Welcome to Sponsored Advertising 102!
Have you ever wondered why an advertiser didn’t follow up after you submitted your ad space rates?
Why you’re not getting buyers at all?
Why an advertiser says your rates are too high even though you’re charging what others in your niche charge?
Why advertisers ARE jumping to buy ad space from you?
You could be charging too much or too little in the case of the last option – even if you’re charging what “everyone” else charges.
Today I’ll share how to determine what to charge.
Whether you’re a multi-topic blog or niche blog, you can successfully sell ad space and sponsored posts and be profitable at it, as long as you’re honest, you know your audience and you’re providing value.
Update 12/6/2013. I apologize for the lateness of this post.
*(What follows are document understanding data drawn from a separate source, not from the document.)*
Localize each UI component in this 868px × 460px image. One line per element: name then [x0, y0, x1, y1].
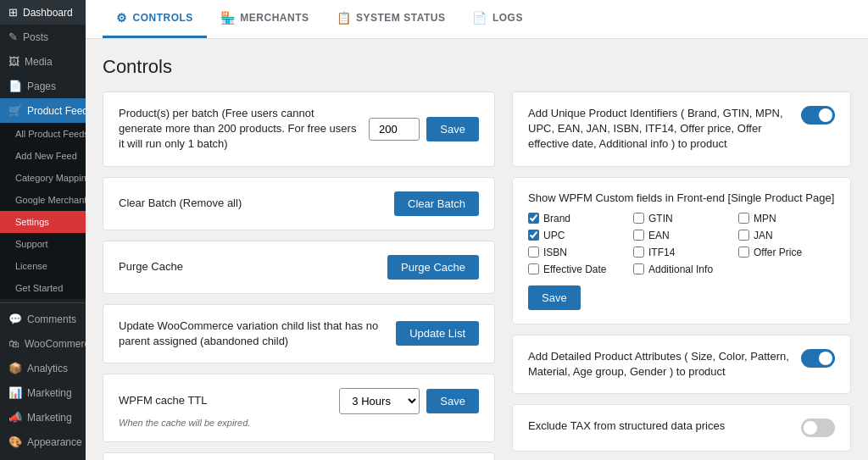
right-column: Add Unique Product Identifiers ( Brand, …	[512, 91, 851, 460]
card-exclude-tax: Exclude TAX from structured data prices	[512, 404, 851, 452]
tab-logs[interactable]: 📄 LOGS	[459, 0, 537, 38]
update-list-actions: Update List	[396, 321, 479, 346]
batch-size-save-button[interactable]: Save	[426, 117, 479, 141]
clear-batch-button[interactable]: Clear Batch	[394, 191, 479, 216]
unique-identifiers-label: Add Unique Product Identifiers ( Brand, …	[528, 106, 791, 152]
checkbox-jan[interactable]: JAN	[738, 230, 835, 241]
checkbox-effective-date-input[interactable]	[528, 263, 539, 274]
content: Controls Product(s) per batch (Free user…	[86, 39, 868, 460]
sidebar-item-all-feeds[interactable]: All Product Feeds	[0, 123, 86, 145]
exclude-tax-row: Exclude TAX from structured data prices	[528, 418, 835, 437]
checkbox-jan-input[interactable]	[738, 230, 749, 241]
sidebar-item-license[interactable]: License	[0, 255, 86, 277]
update-list-label: Update WooCommerce variation child list …	[119, 319, 386, 349]
sidebar-item-label: Analytics	[27, 363, 68, 374]
checkbox-isbn[interactable]: ISBN	[528, 247, 625, 258]
unique-identifiers-toggle[interactable]	[801, 106, 835, 125]
checkbox-ean[interactable]: EAN	[633, 230, 730, 241]
checkbox-mpn-input[interactable]	[738, 213, 749, 224]
batch-size-input[interactable]	[369, 118, 420, 141]
sidebar-item-label: Add New Feed	[15, 151, 77, 161]
checkbox-offer-price[interactable]: Offer Price	[738, 247, 835, 258]
checkbox-upc-input[interactable]	[528, 230, 539, 241]
sidebar-item-label: Category Mapping	[15, 173, 86, 183]
sidebar-item-label: Google Merchant Settings	[15, 195, 86, 205]
sidebar-item-label: Product Feed	[27, 105, 86, 117]
checkbox-itf14[interactable]: ITF14	[633, 247, 730, 258]
checkbox-offer-price-input[interactable]	[738, 247, 749, 258]
checkbox-isbn-input[interactable]	[528, 247, 539, 258]
content-columns: Product(s) per batch (Free users cannot …	[103, 91, 851, 460]
top-nav: ⚙ CONTROLS 🏪 MERCHANTS 📋 SYSTEM STATUS 📄…	[86, 0, 868, 39]
cache-ttl-select[interactable]: 1 Hour 3 Hours 6 Hours 12 Hours 24 Hours	[339, 388, 420, 414]
sidebar-item-label: License	[15, 261, 47, 271]
sidebar-item-label: Media	[25, 56, 53, 68]
sidebar-item-label: All Product Feeds	[15, 129, 86, 139]
sidebar: ⊞ Dashboard ✎ Posts 🖼 Media 📄 Pages 🛒 Pr…	[0, 0, 86, 460]
checkbox-gtin[interactable]: GTIN	[633, 213, 730, 224]
purge-cache-label: Purge Cache	[119, 259, 377, 274]
clear-batch-actions: Clear Batch	[394, 191, 479, 216]
controls-tab-icon: ⚙	[116, 11, 128, 25]
detailed-attributes-toggle[interactable]	[801, 349, 835, 368]
checkbox-itf14-input[interactable]	[633, 247, 644, 258]
card-cache-ttl: WPFM cache TTL 1 Hour 3 Hours 6 Hours 12…	[103, 374, 495, 442]
sidebar-item-label: Posts	[23, 31, 48, 43]
sidebar-item-label: Dashboard	[23, 7, 73, 19]
sidebar-item-media[interactable]: 🖼 Media	[0, 49, 86, 74]
card-batch-size-row: Product(s) per batch (Free users cannot …	[119, 106, 479, 152]
appearance-icon: 🎨	[8, 435, 22, 448]
checkbox-additional-info-input[interactable]	[633, 263, 644, 274]
cache-ttl-select-wrap: 1 Hour 3 Hours 6 Hours 12 Hours 24 Hours…	[339, 388, 479, 414]
update-list-button[interactable]: Update List	[396, 321, 479, 346]
media-icon: 🖼	[8, 55, 19, 68]
unique-identifiers-slider	[801, 106, 835, 125]
checkbox-upc[interactable]: UPC	[528, 230, 625, 241]
sidebar-item-add-new-feed[interactable]: Add New Feed	[0, 145, 86, 167]
sidebar-item-label: Marketing	[27, 412, 72, 424]
exclude-tax-toggle[interactable]	[801, 418, 835, 437]
sidebar-item-appearance[interactable]: 🎨 Appearance	[0, 430, 86, 454]
sidebar-item-woocommerce[interactable]: 🛍 WooCommerce	[0, 331, 86, 356]
card-purge-cache: Purge Cache Purge Cache	[103, 241, 495, 294]
card-custom-fields: Show WPFM Custom fields in Front-end [Si…	[512, 177, 851, 324]
sidebar-item-products[interactable]: 📦 Analytics	[0, 356, 86, 380]
sidebar-item-settings[interactable]: Settings	[0, 211, 86, 233]
sidebar-item-category-mapping[interactable]: Category Mapping	[0, 167, 86, 189]
left-column: Product(s) per batch (Free users cannot …	[103, 91, 495, 460]
sidebar-item-get-started[interactable]: Get Started	[0, 277, 86, 299]
checkbox-mpn[interactable]: MPN	[738, 213, 835, 224]
sidebar-item-marketing[interactable]: 📣 Marketing	[0, 405, 86, 430]
sidebar-item-comments[interactable]: 💬 Comments	[0, 307, 86, 331]
logs-tab-icon: 📄	[472, 11, 487, 25]
tab-controls[interactable]: ⚙ CONTROLS	[103, 0, 207, 38]
detailed-attributes-label: Add Detailed Product Attributes ( Size, …	[528, 349, 791, 380]
checkbox-gtin-input[interactable]	[633, 213, 644, 224]
tab-merchants[interactable]: 🏪 MERCHANTS	[207, 0, 323, 38]
sidebar-item-plugins[interactable]: 🔌 Plugins	[0, 454, 86, 460]
tab-merchants-label: MERCHANTS	[240, 12, 309, 24]
sidebar-item-product-feed[interactable]: 🛒 Product Feed	[0, 98, 86, 123]
sidebar-item-dashboard[interactable]: ⊞ Dashboard	[0, 0, 86, 25]
checkbox-ean-input[interactable]	[633, 230, 644, 241]
sidebar-divider	[0, 302, 86, 303]
sidebar-item-posts[interactable]: ✎ Posts	[0, 25, 86, 49]
tab-controls-label: CONTROLS	[133, 12, 193, 24]
exclude-tax-slider	[801, 418, 835, 437]
card-clear-batch: Clear Batch (Remove all) Clear Batch	[103, 177, 495, 230]
sidebar-item-label: Settings	[15, 217, 49, 227]
checkbox-effective-date[interactable]: Effective Date	[528, 263, 625, 275]
cache-ttl-save-button[interactable]: Save	[426, 389, 479, 413]
checkbox-brand-input[interactable]	[528, 213, 539, 224]
sidebar-item-analytics[interactable]: 📊 Marketing	[0, 380, 86, 405]
sidebar-item-support[interactable]: Support	[0, 233, 86, 255]
tab-system-status[interactable]: 📋 SYSTEM STATUS	[323, 0, 459, 38]
sidebar-item-pages[interactable]: 📄 Pages	[0, 74, 86, 98]
custom-fields-save-button[interactable]: Save	[528, 285, 581, 310]
sidebar-item-google-merchant[interactable]: Google Merchant Settings	[0, 189, 86, 211]
sidebar-item-label: Pages	[27, 80, 56, 92]
batch-size-actions: Save	[369, 117, 479, 141]
checkbox-brand[interactable]: Brand	[528, 213, 625, 224]
checkbox-additional-info[interactable]: Additional Info	[633, 263, 730, 275]
purge-cache-button[interactable]: Purge Cache	[387, 255, 479, 280]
I scheduled it for yesterday and then played nursemaid all night to sick kids not realizing the post didn’t publish. Because I spent 3 hours this morning trying to get this post to publish, a newer version to publish and then my blog to work which all broke due to a plugin, I’m behind schedule. The affiliate marketing post will publish on Monday December 9th, 2013.
What to charge for ad space
As I mentioned in Sponsored Advertising 101, when working on a client’s search engine marketing campaign, I will seek out blogs who’s audience is the client’s target market. For example, if my client in a tennis wear line, I will seek out opportunities to work with blogs that create content for tennis players. If my client is a pet store, I would like to work with bloggers who create content for pet owners.
Once, I’ve found compatible blogs, I will filter my list based on media kits, which involves crunching numbers. It all comes down to dollars and sense (not cents) and the client’s budget.
But filtering based on media kits isn’t as simple as who charges more or who has the most traffic. Cause you know, that would make my life too easy. Instead we must look at where we’ll get the most bang for our buck.
There’s a formula I use to determine where we’ll see the most ROI, and I’m going to share that formula with you so you can use it to determine your pricing.
Here’s the formula: -4 = (-4y-8)/(y+2).
Now I’m sure many of you are very good with algebra and using this to determine your pricing is going to be a piece of cake.